* **Exercise aim**: Nothing but a number is wanted here: the count of lines in the data holding the word "soziale".

* **Exercise inputs**:
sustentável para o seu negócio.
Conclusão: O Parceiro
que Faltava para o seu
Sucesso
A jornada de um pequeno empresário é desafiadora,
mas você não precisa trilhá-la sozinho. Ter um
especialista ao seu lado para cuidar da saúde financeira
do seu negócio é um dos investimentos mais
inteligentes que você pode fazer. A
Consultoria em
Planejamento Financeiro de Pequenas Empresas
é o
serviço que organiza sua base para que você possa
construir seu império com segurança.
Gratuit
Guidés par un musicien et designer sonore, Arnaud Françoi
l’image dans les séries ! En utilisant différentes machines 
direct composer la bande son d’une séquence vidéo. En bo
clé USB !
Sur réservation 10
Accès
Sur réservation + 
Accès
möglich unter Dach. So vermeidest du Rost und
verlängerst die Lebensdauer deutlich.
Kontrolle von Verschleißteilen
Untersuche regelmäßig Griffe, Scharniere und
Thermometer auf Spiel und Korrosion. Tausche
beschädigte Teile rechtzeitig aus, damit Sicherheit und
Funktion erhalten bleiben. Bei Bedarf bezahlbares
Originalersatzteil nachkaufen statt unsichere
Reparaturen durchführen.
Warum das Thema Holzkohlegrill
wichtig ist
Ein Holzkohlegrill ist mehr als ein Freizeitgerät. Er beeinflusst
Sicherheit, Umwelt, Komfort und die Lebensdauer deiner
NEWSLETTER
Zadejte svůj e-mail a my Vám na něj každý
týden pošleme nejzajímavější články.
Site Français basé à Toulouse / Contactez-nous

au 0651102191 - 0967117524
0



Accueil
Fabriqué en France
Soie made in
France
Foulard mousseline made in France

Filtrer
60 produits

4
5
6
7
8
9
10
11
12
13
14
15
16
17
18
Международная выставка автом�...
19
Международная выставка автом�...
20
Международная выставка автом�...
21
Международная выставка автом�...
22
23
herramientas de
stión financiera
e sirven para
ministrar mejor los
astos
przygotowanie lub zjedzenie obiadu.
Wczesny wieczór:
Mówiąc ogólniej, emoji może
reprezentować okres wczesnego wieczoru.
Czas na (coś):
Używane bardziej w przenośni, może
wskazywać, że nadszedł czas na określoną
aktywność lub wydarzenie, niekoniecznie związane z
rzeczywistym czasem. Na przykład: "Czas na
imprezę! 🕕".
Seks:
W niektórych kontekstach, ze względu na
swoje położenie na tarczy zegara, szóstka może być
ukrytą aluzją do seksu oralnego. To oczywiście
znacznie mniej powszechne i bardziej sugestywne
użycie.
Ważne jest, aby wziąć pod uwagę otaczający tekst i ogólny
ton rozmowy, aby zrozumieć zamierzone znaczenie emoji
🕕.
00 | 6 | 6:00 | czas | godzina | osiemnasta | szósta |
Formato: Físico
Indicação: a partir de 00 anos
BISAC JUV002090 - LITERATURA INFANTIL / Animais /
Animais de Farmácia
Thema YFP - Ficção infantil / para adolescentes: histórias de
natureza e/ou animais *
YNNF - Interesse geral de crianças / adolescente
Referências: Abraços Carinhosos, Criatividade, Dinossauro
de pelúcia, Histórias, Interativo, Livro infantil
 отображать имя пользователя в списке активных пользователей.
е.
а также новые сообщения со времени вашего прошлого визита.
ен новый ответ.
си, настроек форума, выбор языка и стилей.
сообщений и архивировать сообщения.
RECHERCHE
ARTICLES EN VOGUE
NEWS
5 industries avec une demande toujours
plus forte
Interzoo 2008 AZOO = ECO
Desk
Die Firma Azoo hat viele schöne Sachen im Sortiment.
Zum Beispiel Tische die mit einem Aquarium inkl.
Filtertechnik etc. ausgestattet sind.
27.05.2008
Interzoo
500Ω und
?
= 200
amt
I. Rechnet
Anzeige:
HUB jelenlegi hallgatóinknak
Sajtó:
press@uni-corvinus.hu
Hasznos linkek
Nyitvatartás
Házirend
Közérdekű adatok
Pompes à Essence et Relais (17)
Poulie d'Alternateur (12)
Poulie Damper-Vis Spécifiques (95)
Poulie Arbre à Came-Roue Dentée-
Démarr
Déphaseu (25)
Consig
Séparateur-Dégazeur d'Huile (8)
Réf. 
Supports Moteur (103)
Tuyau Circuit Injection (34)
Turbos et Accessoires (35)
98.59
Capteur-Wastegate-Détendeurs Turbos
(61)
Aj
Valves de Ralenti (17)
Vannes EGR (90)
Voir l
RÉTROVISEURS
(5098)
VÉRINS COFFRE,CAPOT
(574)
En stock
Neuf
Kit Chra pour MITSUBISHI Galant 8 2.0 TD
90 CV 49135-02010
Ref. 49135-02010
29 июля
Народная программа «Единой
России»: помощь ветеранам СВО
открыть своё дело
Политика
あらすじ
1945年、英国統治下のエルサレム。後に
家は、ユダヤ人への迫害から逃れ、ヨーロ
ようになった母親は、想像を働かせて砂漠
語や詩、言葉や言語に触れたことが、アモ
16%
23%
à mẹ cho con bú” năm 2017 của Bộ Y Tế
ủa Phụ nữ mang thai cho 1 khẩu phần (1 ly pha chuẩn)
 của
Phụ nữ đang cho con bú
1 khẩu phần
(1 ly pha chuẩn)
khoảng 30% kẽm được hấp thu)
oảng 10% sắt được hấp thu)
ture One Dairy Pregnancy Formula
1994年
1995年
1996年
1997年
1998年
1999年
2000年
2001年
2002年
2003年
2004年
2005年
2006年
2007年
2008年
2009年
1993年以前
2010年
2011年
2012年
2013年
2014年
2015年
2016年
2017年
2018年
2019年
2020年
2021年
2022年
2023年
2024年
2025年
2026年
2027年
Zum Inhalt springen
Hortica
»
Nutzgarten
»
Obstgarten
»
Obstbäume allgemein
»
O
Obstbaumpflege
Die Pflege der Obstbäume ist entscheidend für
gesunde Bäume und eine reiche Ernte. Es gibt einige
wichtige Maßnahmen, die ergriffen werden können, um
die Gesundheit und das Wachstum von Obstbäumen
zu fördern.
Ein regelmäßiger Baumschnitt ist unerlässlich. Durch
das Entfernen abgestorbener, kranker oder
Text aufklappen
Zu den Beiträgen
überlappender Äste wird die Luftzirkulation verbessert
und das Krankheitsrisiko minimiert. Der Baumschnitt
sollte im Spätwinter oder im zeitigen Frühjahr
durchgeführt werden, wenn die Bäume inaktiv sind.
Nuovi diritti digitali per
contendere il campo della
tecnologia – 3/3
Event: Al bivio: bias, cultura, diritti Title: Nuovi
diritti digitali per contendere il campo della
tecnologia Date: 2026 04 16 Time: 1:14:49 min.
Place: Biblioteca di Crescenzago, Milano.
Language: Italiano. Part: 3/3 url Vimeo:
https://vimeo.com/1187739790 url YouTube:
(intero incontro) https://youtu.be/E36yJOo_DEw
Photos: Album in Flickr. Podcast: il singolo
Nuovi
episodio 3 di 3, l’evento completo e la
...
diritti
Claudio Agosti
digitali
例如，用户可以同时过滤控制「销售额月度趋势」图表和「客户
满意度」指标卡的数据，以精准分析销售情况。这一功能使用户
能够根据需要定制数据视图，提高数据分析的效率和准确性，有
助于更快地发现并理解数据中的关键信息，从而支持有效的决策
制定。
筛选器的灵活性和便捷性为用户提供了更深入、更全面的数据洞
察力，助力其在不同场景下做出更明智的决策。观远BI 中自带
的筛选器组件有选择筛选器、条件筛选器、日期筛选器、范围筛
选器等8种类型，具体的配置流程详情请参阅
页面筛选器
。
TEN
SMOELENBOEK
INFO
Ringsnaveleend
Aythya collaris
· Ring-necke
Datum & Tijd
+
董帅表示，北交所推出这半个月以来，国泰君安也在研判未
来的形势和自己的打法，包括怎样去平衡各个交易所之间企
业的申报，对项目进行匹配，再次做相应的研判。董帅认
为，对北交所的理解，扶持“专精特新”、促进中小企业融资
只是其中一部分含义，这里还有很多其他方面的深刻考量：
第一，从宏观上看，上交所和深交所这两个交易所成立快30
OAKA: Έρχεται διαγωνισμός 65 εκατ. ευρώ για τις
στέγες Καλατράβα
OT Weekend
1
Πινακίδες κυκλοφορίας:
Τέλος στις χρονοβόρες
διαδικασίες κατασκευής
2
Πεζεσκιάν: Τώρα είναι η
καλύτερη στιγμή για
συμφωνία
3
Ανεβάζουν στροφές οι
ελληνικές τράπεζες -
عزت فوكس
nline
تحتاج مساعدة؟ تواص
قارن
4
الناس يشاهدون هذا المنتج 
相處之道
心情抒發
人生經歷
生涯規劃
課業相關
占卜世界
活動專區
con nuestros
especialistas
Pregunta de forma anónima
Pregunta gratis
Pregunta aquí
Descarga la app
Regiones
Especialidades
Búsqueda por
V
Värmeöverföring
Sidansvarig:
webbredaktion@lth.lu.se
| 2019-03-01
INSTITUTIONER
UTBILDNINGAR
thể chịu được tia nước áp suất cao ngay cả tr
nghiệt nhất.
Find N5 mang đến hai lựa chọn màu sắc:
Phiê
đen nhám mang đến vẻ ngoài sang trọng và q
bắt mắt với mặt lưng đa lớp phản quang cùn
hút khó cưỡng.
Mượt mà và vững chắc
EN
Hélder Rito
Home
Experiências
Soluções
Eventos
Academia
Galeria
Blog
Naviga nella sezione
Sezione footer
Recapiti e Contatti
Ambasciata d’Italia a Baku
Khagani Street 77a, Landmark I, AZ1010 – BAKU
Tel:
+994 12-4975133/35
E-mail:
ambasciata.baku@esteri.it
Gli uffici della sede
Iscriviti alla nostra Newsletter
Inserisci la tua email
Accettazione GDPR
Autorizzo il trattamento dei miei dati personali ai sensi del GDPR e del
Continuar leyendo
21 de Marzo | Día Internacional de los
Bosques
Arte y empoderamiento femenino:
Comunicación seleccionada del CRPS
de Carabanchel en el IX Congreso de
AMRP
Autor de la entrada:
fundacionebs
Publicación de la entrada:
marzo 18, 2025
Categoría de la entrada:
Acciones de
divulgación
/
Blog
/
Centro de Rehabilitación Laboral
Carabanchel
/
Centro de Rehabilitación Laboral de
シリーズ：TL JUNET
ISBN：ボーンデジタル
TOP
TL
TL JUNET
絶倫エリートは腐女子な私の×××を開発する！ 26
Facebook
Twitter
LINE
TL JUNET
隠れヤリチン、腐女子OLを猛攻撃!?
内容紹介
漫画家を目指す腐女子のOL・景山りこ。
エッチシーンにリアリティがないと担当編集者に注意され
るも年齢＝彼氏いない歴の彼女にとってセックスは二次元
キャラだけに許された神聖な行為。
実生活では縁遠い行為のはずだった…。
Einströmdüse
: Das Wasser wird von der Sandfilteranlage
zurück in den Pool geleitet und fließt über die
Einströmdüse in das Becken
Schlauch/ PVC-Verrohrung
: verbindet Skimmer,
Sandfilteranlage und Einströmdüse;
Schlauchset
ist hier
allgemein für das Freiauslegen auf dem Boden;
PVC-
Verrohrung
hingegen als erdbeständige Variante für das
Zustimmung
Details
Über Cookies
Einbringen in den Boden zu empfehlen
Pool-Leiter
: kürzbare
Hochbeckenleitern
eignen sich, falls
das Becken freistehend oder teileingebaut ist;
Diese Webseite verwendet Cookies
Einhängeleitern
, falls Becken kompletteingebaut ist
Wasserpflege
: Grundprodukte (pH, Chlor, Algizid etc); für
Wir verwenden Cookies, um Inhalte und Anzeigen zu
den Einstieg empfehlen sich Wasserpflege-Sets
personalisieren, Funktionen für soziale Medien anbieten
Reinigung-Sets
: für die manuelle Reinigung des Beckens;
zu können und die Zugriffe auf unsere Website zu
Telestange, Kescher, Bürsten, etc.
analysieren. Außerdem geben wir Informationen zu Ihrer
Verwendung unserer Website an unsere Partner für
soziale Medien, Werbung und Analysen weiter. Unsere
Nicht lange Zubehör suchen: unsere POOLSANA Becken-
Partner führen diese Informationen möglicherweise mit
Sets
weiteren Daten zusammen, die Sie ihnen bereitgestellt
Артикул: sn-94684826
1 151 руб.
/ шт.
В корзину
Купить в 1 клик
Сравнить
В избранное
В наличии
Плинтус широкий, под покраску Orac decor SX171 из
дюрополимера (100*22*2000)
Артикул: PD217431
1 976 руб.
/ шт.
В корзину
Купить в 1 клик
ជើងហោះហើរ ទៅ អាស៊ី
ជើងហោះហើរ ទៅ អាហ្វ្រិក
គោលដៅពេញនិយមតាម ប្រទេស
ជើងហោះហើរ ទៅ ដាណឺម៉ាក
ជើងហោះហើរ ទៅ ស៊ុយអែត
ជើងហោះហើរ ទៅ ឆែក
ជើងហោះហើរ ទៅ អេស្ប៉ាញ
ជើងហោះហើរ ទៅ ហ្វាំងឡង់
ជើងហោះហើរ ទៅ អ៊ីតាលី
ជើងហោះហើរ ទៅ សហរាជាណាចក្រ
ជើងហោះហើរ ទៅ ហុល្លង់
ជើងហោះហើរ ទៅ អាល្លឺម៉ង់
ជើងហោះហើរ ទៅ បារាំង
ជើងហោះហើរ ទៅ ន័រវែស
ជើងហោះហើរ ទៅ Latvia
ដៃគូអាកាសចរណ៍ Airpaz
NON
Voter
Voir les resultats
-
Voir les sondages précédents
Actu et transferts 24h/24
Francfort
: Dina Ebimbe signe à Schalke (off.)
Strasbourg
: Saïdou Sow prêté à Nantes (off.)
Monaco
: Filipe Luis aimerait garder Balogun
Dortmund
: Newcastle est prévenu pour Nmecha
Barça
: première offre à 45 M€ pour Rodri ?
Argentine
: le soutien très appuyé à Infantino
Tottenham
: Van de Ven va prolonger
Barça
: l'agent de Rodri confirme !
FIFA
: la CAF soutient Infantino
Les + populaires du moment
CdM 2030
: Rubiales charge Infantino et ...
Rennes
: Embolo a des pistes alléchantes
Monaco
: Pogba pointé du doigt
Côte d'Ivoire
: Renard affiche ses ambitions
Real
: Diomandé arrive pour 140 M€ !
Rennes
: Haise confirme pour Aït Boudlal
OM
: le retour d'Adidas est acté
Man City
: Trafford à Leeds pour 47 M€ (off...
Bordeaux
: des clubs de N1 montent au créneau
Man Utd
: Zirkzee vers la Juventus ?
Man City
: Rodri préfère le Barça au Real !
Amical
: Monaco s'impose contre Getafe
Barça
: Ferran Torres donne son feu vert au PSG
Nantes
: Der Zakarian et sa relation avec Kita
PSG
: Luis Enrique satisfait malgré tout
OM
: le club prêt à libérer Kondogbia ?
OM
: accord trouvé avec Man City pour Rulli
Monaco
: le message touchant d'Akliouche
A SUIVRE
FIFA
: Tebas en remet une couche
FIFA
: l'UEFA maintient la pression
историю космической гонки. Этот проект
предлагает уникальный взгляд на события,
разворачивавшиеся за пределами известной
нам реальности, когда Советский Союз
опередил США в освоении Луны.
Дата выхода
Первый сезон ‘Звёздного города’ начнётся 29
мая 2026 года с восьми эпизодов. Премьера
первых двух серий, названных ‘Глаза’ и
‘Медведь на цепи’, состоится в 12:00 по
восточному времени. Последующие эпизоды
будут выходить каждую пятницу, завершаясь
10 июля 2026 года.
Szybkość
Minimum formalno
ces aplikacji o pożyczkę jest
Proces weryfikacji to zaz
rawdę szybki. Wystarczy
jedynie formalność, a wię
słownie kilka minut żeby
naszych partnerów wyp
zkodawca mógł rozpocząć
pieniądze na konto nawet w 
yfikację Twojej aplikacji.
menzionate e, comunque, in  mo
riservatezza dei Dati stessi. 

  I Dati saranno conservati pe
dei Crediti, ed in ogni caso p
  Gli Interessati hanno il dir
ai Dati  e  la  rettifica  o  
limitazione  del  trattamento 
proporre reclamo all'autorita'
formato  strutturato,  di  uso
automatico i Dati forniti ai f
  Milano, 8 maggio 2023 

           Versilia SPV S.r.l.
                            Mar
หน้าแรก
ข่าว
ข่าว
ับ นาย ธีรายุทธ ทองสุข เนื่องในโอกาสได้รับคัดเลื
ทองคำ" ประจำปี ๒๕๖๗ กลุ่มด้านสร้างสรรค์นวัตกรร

* **Output of the task**: 2